Currently submitted to: JMIR Medical Informatics
Date Submitted: Oct 23, 2025
(closed for review but you can still tweet)
Warning: This is an author submission that is not peer-reviewed or edited. Preprints - unless they show as "accepted" - should not be relied on to guide clinical practice or health-related behavior and should not be reported in news media as established information.
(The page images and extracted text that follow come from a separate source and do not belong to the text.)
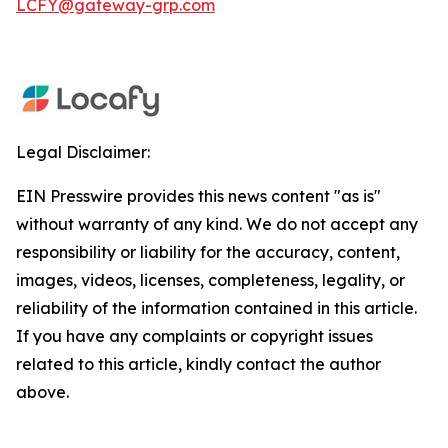
LCFY@gateway-grp.com
Legal Disclaimer:
EIN Presswire provides this news content "as is"
without warranty of any kind. We do not accept any
responsibility or liability for the accuracy, content,
images, videos, licenses, completeness, legality, or
reliability of the information contained in this article.
If you have any complaints or copyright issues
related to this article, kindly contact the author
above.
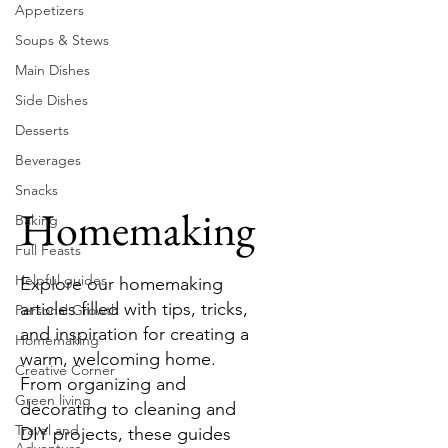
Appetizers
Soups & Stews
Main Dishes
Side Dishes
Desserts
Beverages
Snacks
Homemaking
Baking
Full Feasts
Helpful guides
Explore our homemaking
articles filled with tips, tricks,
Personal Growth
and inspiration for creating a
Homemaking
warm, welcoming home.
Creative Corner
From organizing and
Green living
decorating to cleaning and
Travel and
DIY projects, these guides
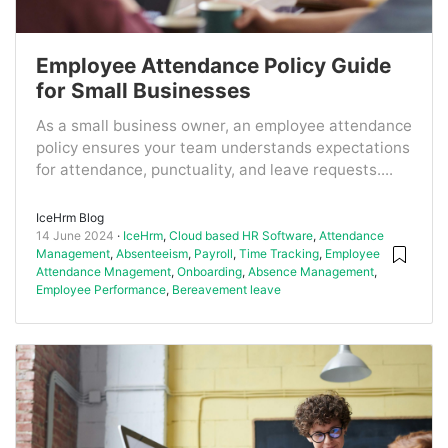
Employee Attendance Policy Guide
for Small Businesses
As a small business owner, an employee attendance
policy ensures your team understands expectations
for attendance, punctuality, and leave requests....
IceHrm Blog
14 June 2024
IceHrm
,
Cloud based HR Software
,
Attendance
Management
,
Absenteeism
,
Payroll
,
Time Tracking
,
Employee
Attendance Mnagement
,
Onboarding
,
Absence Management
,
Employee Performance
,
Bereavement leave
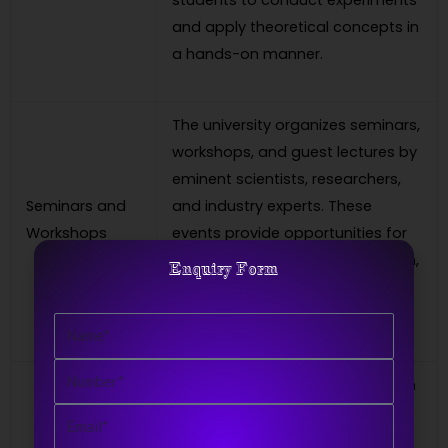
students to conduct experiments
and apply theoretical concepts in
a hands-on manner.
The university organizes seminars,
workshops, and guest lectures by
eminent scientists, researchers,
Seminars and
and industry experts. These
Workshops
events provide opportunities for
interaction, knowledge expansion,
Enquiry Form
and staying updated with the
latest developments in physics.
Name
Number
A Master’s degree in Physics from
CRSU opens up various career
Email
opportunities. Graduates can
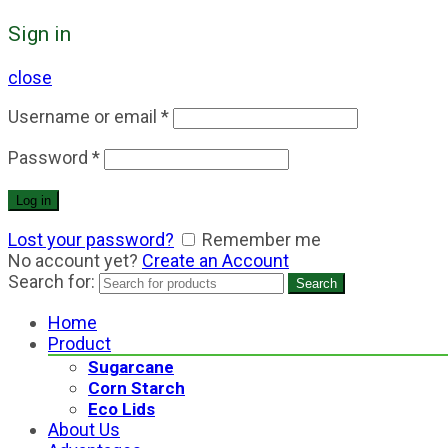
Sign in
close
Username or email
*
Password
*
Log in
Lost your password?
Remember me
No account yet?
Create an Account
Search for:
Search
Home
Product
Sugarcane
Corn Starch
Eco Lids
About Us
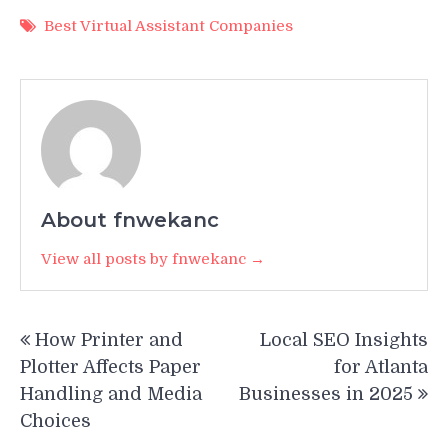
Best Virtual Assistant Companies
About fnwekanc
View all posts by fnwekanc →
Post
How Printer and
Local SEO Insights
navigation
Plotter Affects Paper
for Atlanta
Handling and Media
Businesses in 2025
Choices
Screening Thyroid Dysfunction Using Machine Learning with Routine Blood Tests: A Retrospective study
ABSTRACT
Background:
Thyroid dysfunction is a prevalent endocrine disorder that often remains underdiagnosed due to non-specific symptoms and the absence of routine thyroid testing in standard health checkups. Although thyroid hormone assays are the diagnostic standard, routine blood tests may already contain early biochemical signals associated with thyroid imbalance. Leveraging these widely available markers with machine learning can enable earlier, low-cost detection.
Objective:
This study aims to develop and validate machine learning models to screen thyroid dysfunction using only routine blood test results, without including thyroid-specific hormones such as TSH or FT4. The study also investigates key laboratory predictors that may serve as early indicators of thyroid disorders.
Methods:
This retrospective study uses de-identified data from the Taipei Medical University Clinical Research Database (TMUCRD). Patients are categorized as hypothyroid, hyperthyroid, or euthyroid based on diagnostic codes, prescriptions, and thyroid hormone results. Thirty-nine routine laboratory features, including liver, kidney, lipid, hematologic, and metabolic markers that are used as predictors. Machine learning algorithms (logistic regression, random forest, and XGBoost) are trained on stratified datasets. Model performance is assessed using AUROC, precision, recall, specificity, and F1-score. Ethical approval was obtained from the Taipei Medical University Joint Institutional Review Board (TMU-JIRB).
Results:
Model development and validation are ongoing. Preliminary analyses using pilot data indicate that routine blood test features can distinguish thyroid dysfunction with high accuracy (AUROC range 0.85–0.90). Important predictors include hemoglobin, creatinine, and lipid markers. Final model validation and subgroup performance (by sex and age) will be presented in the completed study.
Conclusions:
This protocol outlines a machine learning–based framework to identify thyroid dysfunction using only routine laboratory data. Early results suggest that non-thyroid-specific biomarkers may provide reliable signals for preliminary screening, enabling broader and cost-effective approaches to thyroid dysfunction detection in primary care settings.